The inability of the Stalinists to understand the nature and development of capitalism in the former colonies like India, with historically belated development, leads them directly to the fatal embrace of the Menshevik-Stalinist ‘two stage theory’ of revolution. Prepared for a long term organic and peaceful capitalist development, the Stalinists running the bourgeois governments, are surprised at every step by the abrupt, and brutal intrusion of capitalism, like in shock waves, here and there. Having no program to confront this reality, these Mensheviks are being pushed aside by the course of history. Not in a position to stand with the oppressed people, the opportunists find themselves, by default, in the arms of the bourgeois establishment, perpetually hostile to the working people.
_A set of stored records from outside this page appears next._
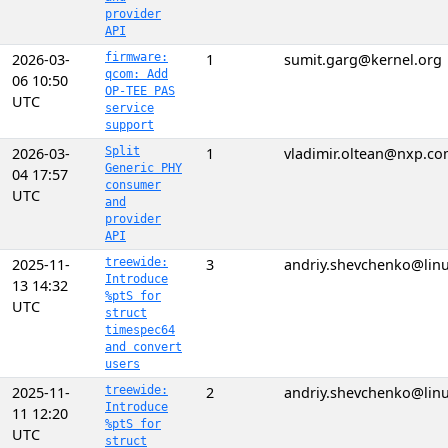
provider
API
2026-03-
firmware:
1
sumit.garg@kernel.org
qcom: Add
06 10:50
OP-TEE PAS
UTC
service
support
2026-03-
Split
1
vladimir.oltean@nxp.c
Generic PHY
04 17:57
consumer
UTC
and
provider
API
2025-11-
treewide:
3
andriy.shevchenko@linu
Introduce
13 14:32
%ptS for
UTC
struct
timespec64
and convert
users
2025-11-
treewide:
2
andriy.shevchenko@linu
Introduce
11 12:20
%ptS for
UTC
struct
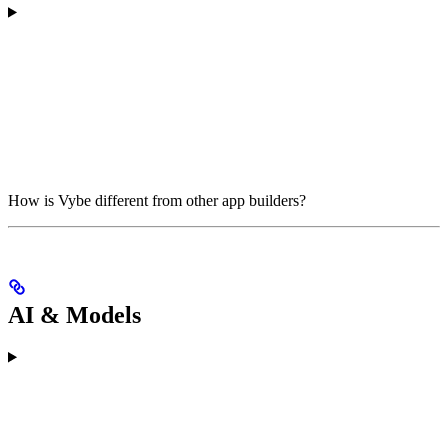
How is Vybe different from other app builders?
AI & Models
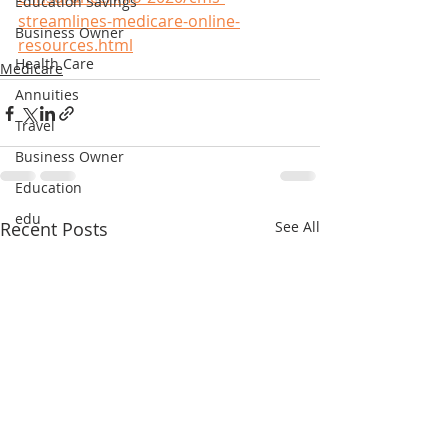
Education Savings
streamlines-medicare-online-
Business Owner
resources.html
Health Care
Medicare
Annuities
Travel
Business Owner
Education
edu
Recent Posts
See All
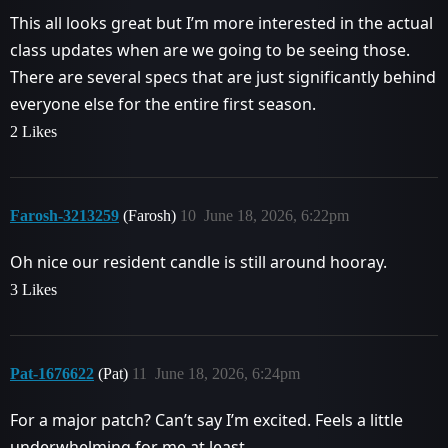
This all looks great but I’m more interested in the actual
class updates when are we going to be seeing those.
There are several specs that are just significantly behind
everyone else for the entire first season.
2 Likes
Farosh-3213259
(Farosh)
10
June 18, 2026, 6:22pm
Oh nice our resident candle is still around hooray.
3 Likes
Pat-1676622
(Pat)
11
June 18, 2026, 6:24pm
For a major patch? Can’t say I’m excited. Feels a little
underwhelming for me at least.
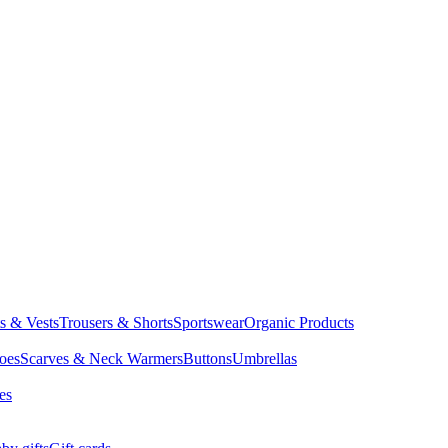
ts & Vests
Trousers & Shorts
Sportswear
Organic Products
oes
Scarves & Neck Warmers
Buttons
Umbrellas
es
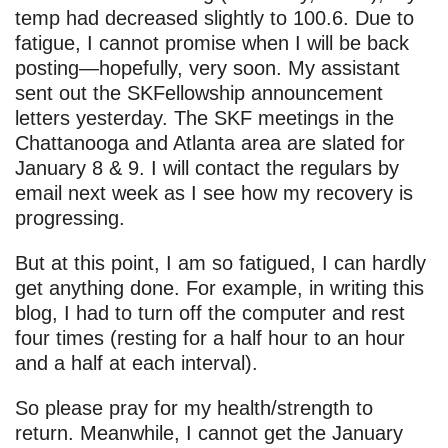
temp had decreased slightly to 100.6. Due to
fatigue, I cannot promise when I will be back
posting—hopefully, very soon. My assistant
sent out the SKFellowship announcement
letters yesterday. The SKF meetings in the
Chattanooga and Atlanta area are slated for
January 8 & 9. I will contact the regulars by
email next week as I see how my recovery is
progressing.
But at this point, I am so fatigued, I can hardly
get anything done. For example, in writing this
blog, I had to turn off the computer and rest
four times (resting for a half hour to an hour
and a half at each interval).
So please pray for my health/strength to
return. Meanwhile, I cannot get the January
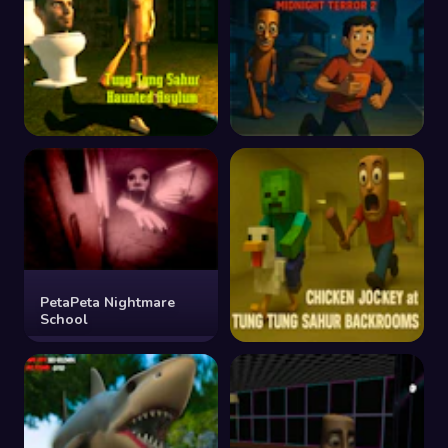
Tung Tung Sahur
Tung Tung Sahur
Haunted Asylum
Midnight Terror 2
PetaPeta Nightmare
School
Chicken Jockey at Tung
Tung Sahur Backrooms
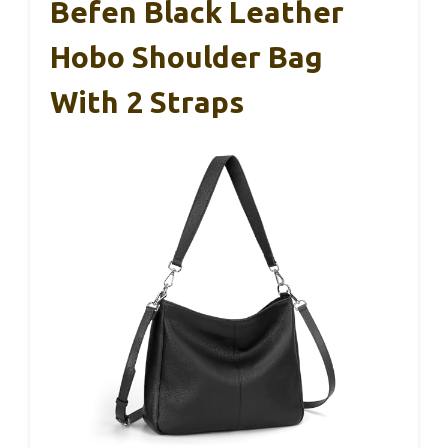
Befen Black Leather
Hobo Shoulder Bag
With 2 Straps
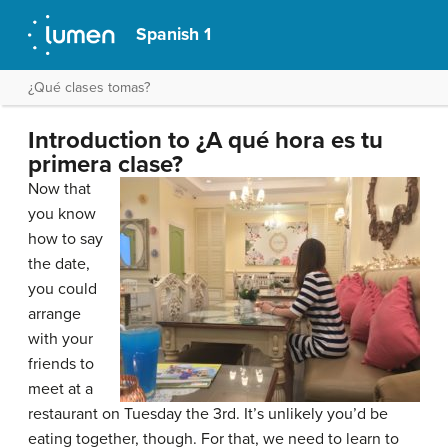
Spanish 1
¿Qué clases tomas?
Introduction to ¿A qué hora es tu
primera clase?
Now that
you know
how to say
the date,
you could
arrange
with your
friends to
meet at a
restaurant on Tuesday the 3rd. It’s unlikely you’d be
eating together, though. For that, we need to learn to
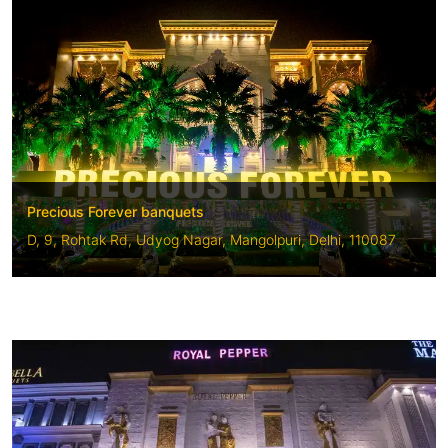
Precious Forever banquets
D, 9, Rohtak Rd, Udyog Nagar, Mangolpuri, Delhi, 110087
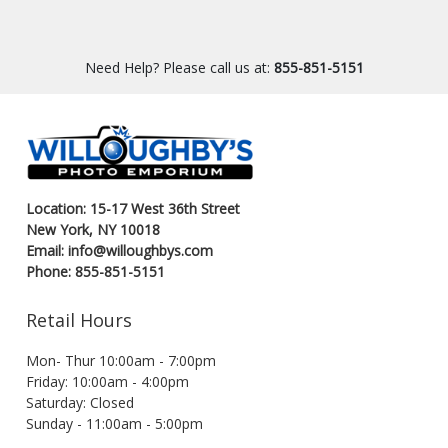
Need Help? Please call us at:
855-851-5151
Location: 15-17 West 36th Street
New York, NY 10018
Email: info@willoughbys.com
Phone: 855-851-5151
Retail Hours
Mon- Thur 10:00am - 7:00pm
Friday: 10:00am - 4:00pm
Saturday: Closed
Sunday - 11:00am - 5:00pm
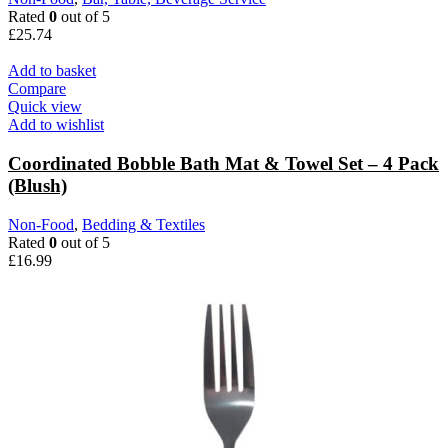
Rated
0
out of 5
£
25.74
Add to basket
Compare
Quick view
Add to wishlist
Coordinated Bobble Bath Mat & Towel Set – 4 Pack
(Blush)
Non-Food
,
Bedding & Textiles
Rated
0
out of 5
£
16.99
It was the sixth congress of Comintern under Stalin, which after the crushing of revolution in China, had adopted the line that communist parties may form local governments within the structures of bourgeois state power. This was sheer adaptation to the defeat of revolutions, the world over and a consequence of the abandonment of the project of world revolution by Stalin. The idea emerged out of the failure of Stalinist Comintern to understand that neither there can be a peaceful path of development of capitalism in colonial countries, nor a capitalist road to socialism. The Stalinist illusion of existence of a ‘progressive’ section of national bourgeois in backward countries, which it borrowed from Menshevism, continues to haunt its parties till date, making them a virtual cohort of national bourgeois.

Despite all their rhetoric against the CPI-CPM, the Maoists are rooted in the same politics of Menshevik ‘two stage theory’ and the limited nationalist viewpoint of Stalinism, in seeking ‘progressive’ sections of the national bourgeois, collaborating with them in democratic revolution.
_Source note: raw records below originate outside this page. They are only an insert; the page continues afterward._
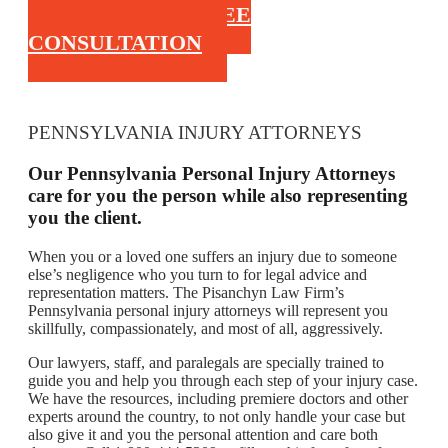
CALL FOR A FREE
CONSULTATION
PENNSYLVANIA INJURY ATTORNEYS
Our Pennsylvania Personal Injury Attorneys
care for you the person while also representing
you the client.
When you or a loved one suffers an injury due to someone
else’s negligence who you turn to for legal advice and
representation matters. The Pisanchyn Law Firm’s
Pennsylvania personal injury attorneys will represent you
skillfully, compassionately, and most of all, aggressively.
Our lawyers, staff, and paralegals are specially trained to
guide you and help you through each step of your injury case.
We have the resources, including premiere doctors and other
experts around the country, to not only handle your case but
also give it and you the personal attention and care both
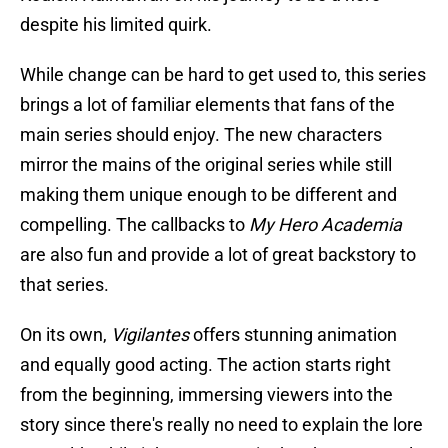
despite his limited quirk.
While change can be hard to get used to, this series
brings a lot of familiar elements that fans of the
main series should enjoy. The new characters
mirror the mains of the original series while still
making them unique enough to be different and
compelling. The callbacks to
My Hero Academia
are also fun and provide a lot of great backstory to
that series.
On its own,
Vigilantes
offers stunning animation
and equally good acting. The action starts right
from the beginning, immersing viewers into the
story since there's really no need to explain the lore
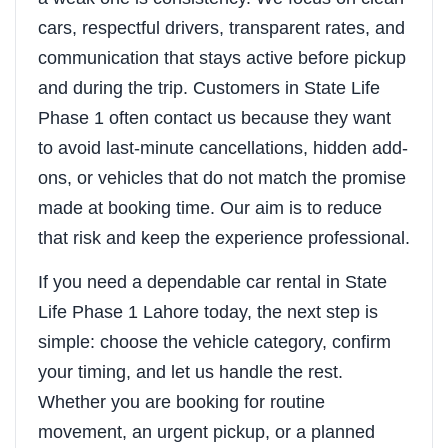
cars, respectful drivers, transparent rates, and
communication that stays active before pickup
and during the trip. Customers in State Life
Phase 1 often contact us because they want
to avoid last-minute cancellations, hidden add-
ons, or vehicles that do not match the promise
made at booking time. Our aim is to reduce
that risk and keep the experience professional.
If you need a dependable car rental in State
Life Phase 1 Lahore today, the next step is
simple: choose the vehicle category, confirm
your timing, and let us handle the rest.
Whether you are booking for routine
movement, an urgent pickup, or a planned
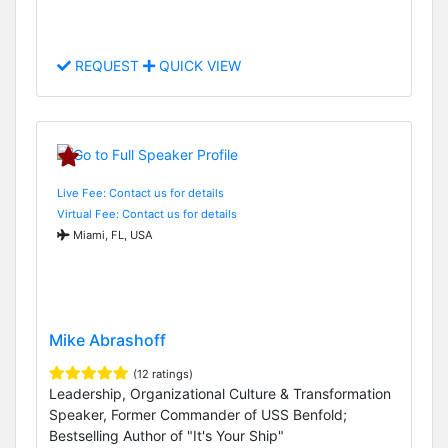
REQUEST
QUICK VIEW
Live Fee: Contact us for details
Virtual Fee: Contact us for details
Miami, FL, USA
Mike Abrashoff
(12 ratings)
Leadership, Organizational Culture & Transformation
Speaker, Former Commander of USS Benfold;
Bestselling Author of "It's Your Ship"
While the Stalinist CPI-CPM use the working class to remain in power through parliamentary politics, the Maoists push the working class to margins, making it a mute spectator of isolated peasant actions, that only assist in releasing the steam of anger of most oppressed and backward sections of people, while keeping them alienated from the working class.

Claiming to be in favour of oppressed and exploited, Kishenji, the Maoist leader in Lalgarh has called for opposition to Industrial Zones being set up in West Bengal, thereby advocating the interests of disgruntled petty bourgeois mass. The opposition of Maoists is directed against the intrusion of capitalism and industry in the agricultural periphery of the state. Maoists think that capitalism would disturb the old heaven of peasantry, through confiscation of the lands for industrialisation. Their opposition to Capitalism is not from the revolutionary point of view of working class, but from an obsolete peasant viewpoint. Creating more illusions, Kishenji has also demanded that the capitalist state must take care of welfare of the tribals and peasants.
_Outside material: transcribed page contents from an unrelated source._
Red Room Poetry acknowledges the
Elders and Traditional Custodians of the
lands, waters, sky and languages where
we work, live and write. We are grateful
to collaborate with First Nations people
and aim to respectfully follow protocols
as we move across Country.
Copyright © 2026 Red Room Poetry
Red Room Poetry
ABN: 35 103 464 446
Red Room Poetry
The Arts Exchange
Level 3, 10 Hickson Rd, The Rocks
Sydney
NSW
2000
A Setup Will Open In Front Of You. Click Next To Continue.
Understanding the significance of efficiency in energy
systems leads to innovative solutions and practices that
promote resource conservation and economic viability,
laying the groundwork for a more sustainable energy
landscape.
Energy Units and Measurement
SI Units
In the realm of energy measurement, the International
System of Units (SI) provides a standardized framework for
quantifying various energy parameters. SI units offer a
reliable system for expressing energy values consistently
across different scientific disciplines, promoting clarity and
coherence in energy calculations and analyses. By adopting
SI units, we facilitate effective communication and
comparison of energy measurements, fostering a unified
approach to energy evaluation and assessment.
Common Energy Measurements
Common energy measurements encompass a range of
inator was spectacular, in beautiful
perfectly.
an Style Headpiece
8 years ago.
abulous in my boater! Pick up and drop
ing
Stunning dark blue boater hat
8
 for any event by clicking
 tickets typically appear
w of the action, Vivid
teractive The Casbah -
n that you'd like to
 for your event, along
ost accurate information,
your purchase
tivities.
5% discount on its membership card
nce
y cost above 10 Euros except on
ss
The much trumpeted struggle of ‘Naxalbari’, which arose out of the sporadic peasant uprising of 1967, is the classic example of the bogus political perspective of Maoists. Allegedly taking inspiration from the ‘Chinese Path’, which they had always misunderstood and misinterpreted, the Maoists, in the wake of peasant unrest of 1967, declared that the peasant uprising of Naxalbari was the signal of a revolution in India. Instead of forming a proletarian axis by arming the working class and the youth with revolutionary ideas and calling upon the peasantry to oragnise around it, the Maoists took to premature armed struggle. The misadventure turned out into a complete fiasco and the wave of peasant upsurge soon ebbed down in absence of a working class axis.

The misled move, however, took its toll upon the lives of thousands of young communists, before going down in history as an infantile attempt. Only after a huge damage was caused, the policy came under severe criticism even by those who took active part in it. After failure of Maoism in Naxalbari, Maoists disintegrated into a wide spectrum, from supporters of ‘individual annihilation’ to advocates of a ‘mass line’, but the fundamentals of their Menshevik politics, remained the same. The criticism, never went beyond the superficial tactical issues, while the Maoist stream, as a whole, remained firmly rooted in the soil of peasant politics, bye-passing the working class and oriented towards the sections of national bourgeois.

From Naxalbari up to Lalgarh, the underlining idea of Maoists, stems out of a confused and unrealizable concept of peasant revolution in the country, led by Maoist party, which according to them would bring into power a bloc of four classes- the nationalist bourgeois, petty bourgeois, peasantry and workers. The working class in their estimation is too weak to take power, thus socialism remains completely out of question, the stage is set only for a democratic revolution, which would facilitate the growth of capitalism with a human face, for several decades. After completing the democratic stage of the revolution, in their view, only the question of socialist tasks would be posed, setting the conditions for a second stage revolution.

In the estimation of both of the Stalinists and Maoists, working class is too weak in all backward countries, including India, to claim power for itself and thus the bourgeois is legitimate claimant to power and an indispensable partner in the bloc of classes, which would rule during the stage of democratic revolution. Both of them agree that the democratic tasks of the revolution cannot be accomplished except through this collaboration with the sections of the bourgeois.

As the events around Lalgarh have clearly shown, both the Stalinists and Maoists, remain attached with this or that section of the bourgeois and do not crave for political independence from the bourgeois establishment as a whole. Both of them preach the working class to collaborate with ‘progressive’ sections of bourgeois in the name of its feudal and colonial past. Needless to say, none of them has a program for independent mobilisation of the working class and behind it the peasantry, tribals and other oppressed sections, towards a socialist revolution.

The task before the working class in India is to counter Stalinism and Maoism, while organising itself and the peasantry, tribals and other oppressed mass behind it, around the program of a socialist overturn.